Peur sur San Francisco

Savez-vous quel est le point commun entre le célèbre film américain le cercle des poêtes disparus, le jambon beurre, le minitel, la ville de San Francisco en Californie et la Nike Air Jordan V ?

A première vue aucun ! Et pourtant… ils ont tous marqué de leur empreinte l’année 1990, laissez-moi vous raconter mon histoire…
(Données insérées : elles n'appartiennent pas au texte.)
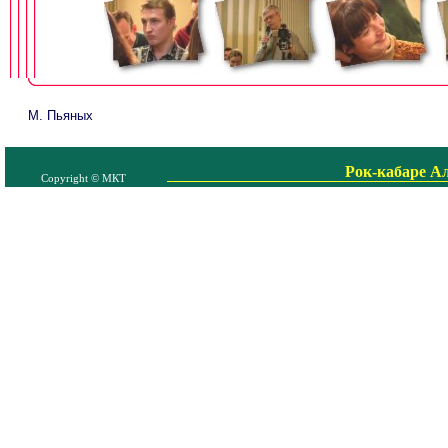
М. Пьяных
Рок-кабаре А
Copyright © МКТ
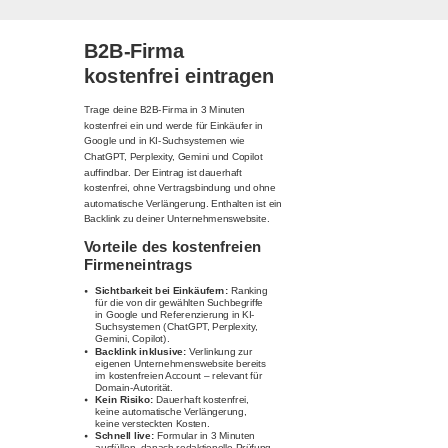
B2B-Firma
kostenfrei eintragen
Trage deine B2B-Firma in 3 Minuten
kostenfrei ein und werde für Einkäufer in
Google und in KI-Suchsystemen wie
ChatGPT, Perplexity, Gemini und Copilot
auffindbar. Der Eintrag ist dauerhaft
kostenfrei, ohne Vertragsbindung und ohne
automatische Verlängerung. Enthalten ist ein
Backlink zu deiner Unternehmenswebsite.
Vorteile des kostenfreien
Firmeneintrags
Sichtbarkeit bei Einkäufern:
Ranking
für die von dir gewählten Suchbegriffe
in Google und Referenzierung in KI-
Suchsystemen (ChatGPT, Perplexity,
Gemini, Copilot).
Backlink inklusive:
Verlinkung zur
eigenen Unternehmenswebsite bereits
im kostenfreien Account – relevant für
Domain-Autorität.
Kein Risiko:
Dauerhaft kostenfrei,
keine automatische Verlängerung,
keine versteckten Kosten.
Schnell live:
Formular in 3 Minuten
ausfüllen, danach redaktionelle Prüfung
Je ne sais pas combien d’entre vous ont eu l’occasion d’aller au Etats Unis dans les années 80 ou 90. Aujourd’hui rien de plus banal. On est connecté sur les réseaux sociaux. On a les chaines d’info en continu, Netflix, Disney channel… On suit les tweets du président Trump heure par heure. New York est la porte à coté même pour nos gosses. Français et Américains, nous faisons partie d’un grand tout de la société dite « occidentale ». Dans le cœur des français le burger a détrôné le jambon beurre au point que nos chefs cuisinier le mette à l‘honneur, histoire de le vulgariser encore plus. Mais quand même… On est aujourd’hui les plus gros consommateurs d’Europe, nous mangeons 38 burger par seconde.
Bref, nos codes de consommation sont les mêmes. Et on roule tous en SUV !

Jambon Beurre vs Burger

Replongez vous nous un peu dans un medley de 1990. Vous vous rappelez des stars de l’époque comme le chanteur à minettes canadien Roch Voisine avec le titre « Hélène »,le rappeur Belge Benny B « Vous êtes fous », l’ambianceur de l’époque « Mc Hammer Can’t touch this » ou encore Technotronic avec « Pump up the jam ». Vous vous sentez comment ? Ça vous semble pas si loin, et pourtant ça ne date pas d’hier… Aujourd’hui tout est dématérialisé, mais il y a 30 ans, tout est « matérialisé » justement, et avec un fil tant qu’à faire ! Alors on est d’accord… Oubliez vos smartphones et internet ! En 1990 vous avez cherché une séance de ciné sur votre minitel, et vous avez payé votre place plein tarif moins de 5 euros ( je suis sympa je vais le dire en euros pour les plus jeunes ) pour aller voir « le Cercle des poètes disparus » que vous reverrez à l’occasion sur votre magnétoscope ! En 1990 François Mitterand est président de la république, ça c’est pour la France,
Et pour en revenir aux Etats Unis, il y a 30 ans les Etats Unis c’est loin et c’est pas la France hexagonale mais certes quelques chanceux et privilégiés ont pu découvrir le pays de l’oncle Sam et sont revenus des idées pleins la tête.

Minitel vs Netflix

Maintenant laissez-moi vous guider dans le coté parfois excessif des Etats Unis en 1990. Imaginez… Tout y est dans la démesure. La consommation y est débridé et en mode triple XL. Les mégalopoles comme New York ou Las Vegas ne dorment jamais. Ça vit, ça bouillonne, ça consomme H24. Alors nous français on oscille entre fascination et dégoût. On voudrait un peu de ce qu’ils ont, mais surtout pas leur ressembler. On parle de « sous culture » américaine. On a peur des gangs, de leur violence. On a l’impression que tout ce qui est aux EU arrive en France avec 20 ans de retard… y compris les gangs et autre phénomène de mode.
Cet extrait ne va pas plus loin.